Well right before that happened, I remember reading this verse in a Brio magazine. Remember that magazine? Christian teen magazine – do they still have that?
Anyways, I was reading a story when the girl talked about how God used this verse in her life. And it stuck with me. 4 days before this kid attacked me I found this verse. And friend, I cannot tell you how I could not shake this verse.
I have OCD and there are certain things that stick in my head. I constantly repeat numbers over and over. I go through the worst obsessive thoughts….but moving on. So when this got stuck in my head (though I was undiagnosed at the time) I just thought it was par for the course.
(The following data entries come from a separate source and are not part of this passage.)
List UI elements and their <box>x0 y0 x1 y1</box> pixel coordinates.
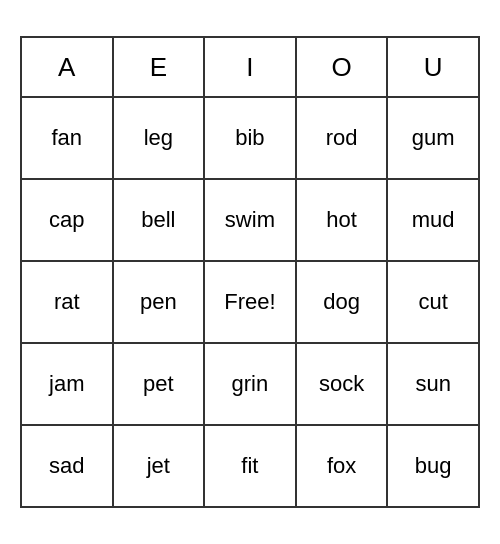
header-row: AEIOU <box>21 37 479 97</box>
table-row: capbellswimhotmud <box>21 179 479 261</box>
cell-r0-c1: leg <box>113 97 205 179</box>
cell-r4-c4: bug <box>387 425 479 507</box>
table-row: fanlegbibrodgum <box>21 97 479 179</box>
bingo-table: AEIOU fanlegbibrodgumcapbellswimhotmudra… <box>20 36 480 508</box>
cell-r2-c2: Free! <box>204 261 296 343</box>
cell-r2-c1: pen <box>113 261 205 343</box>
table-row: ratpenFree!dogcut <box>21 261 479 343</box>
cell-r1-c0: cap <box>21 179 113 261</box>
header-col-i: I <box>204 37 296 97</box>
cell-r1-c1: bell <box>113 179 205 261</box>
header-col-u: U <box>387 37 479 97</box>
cell-r3-c0: jam <box>21 343 113 425</box>
cell-r4-c0: sad <box>21 425 113 507</box>
cell-r4-c3: fox <box>296 425 388 507</box>
cell-r1-c3: hot <box>296 179 388 261</box>
cell-r2-c4: cut <box>387 261 479 343</box>
table-row: jampetgrinsocksun <box>21 343 479 425</box>
cell-r0-c0: fan <box>21 97 113 179</box>
cell-r0-c2: bib <box>204 97 296 179</box>
cell-r2-c0: rat <box>21 261 113 343</box>
cell-r3-c4: sun <box>387 343 479 425</box>
header-col-a: A <box>21 37 113 97</box>
table-row: sadjetfitfoxbug <box>21 425 479 507</box>
header-col-o: O <box>296 37 388 97</box>
cell-r1-c4: mud <box>387 179 479 261</box>
cell-r4-c1: jet <box>113 425 205 507</box>
cell-r0-c3: rod <box>296 97 388 179</box>
cell-r1-c2: swim <box>204 179 296 261</box>
cell-r2-c3: dog <box>296 261 388 343</box>
cell-r3-c3: sock <box>296 343 388 425</box>
cell-r3-c2: grin <box>204 343 296 425</box>
cell-r4-c2: fit <box>204 425 296 507</box>
cell-r3-c1: pet <box>113 343 205 425</box>
cell-r0-c4: gum <box>387 97 479 179</box>
header-col-e: E <box>113 37 205 97</box>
I told my mom that I couldnt get this verse out of my head. She said: “Maybe God is trying to tell you something”
It screamed in my head.
“Those who look to Him are radiant….”
All i kept thinking about was that verse. When I went home, after the attack, I wasn’t gonna tell my mom. ‘It was nothing,’ I kept thinking to myself. I let slip that I knew what God was trying to tell me through that verse.
Friend I wasnt even gonna tell my mom what happened. Then I did. And then we went to the police. And then the verse started to apply.
yall…..this kid spread it around that i asked for it. that I wanted it. i lost friends. people who i held dear. I was alone.
except for me and my verse.
“….and they were not ashamed….”
God loves you so much He will do whatever He can to reach out to us. What do you have to do? Nothing. just look out for those signs He’s trying to talk to you. Trust in Him to guide you through your dark times.
I cant promise you He will answer the way and when you want but He will be holding you tight.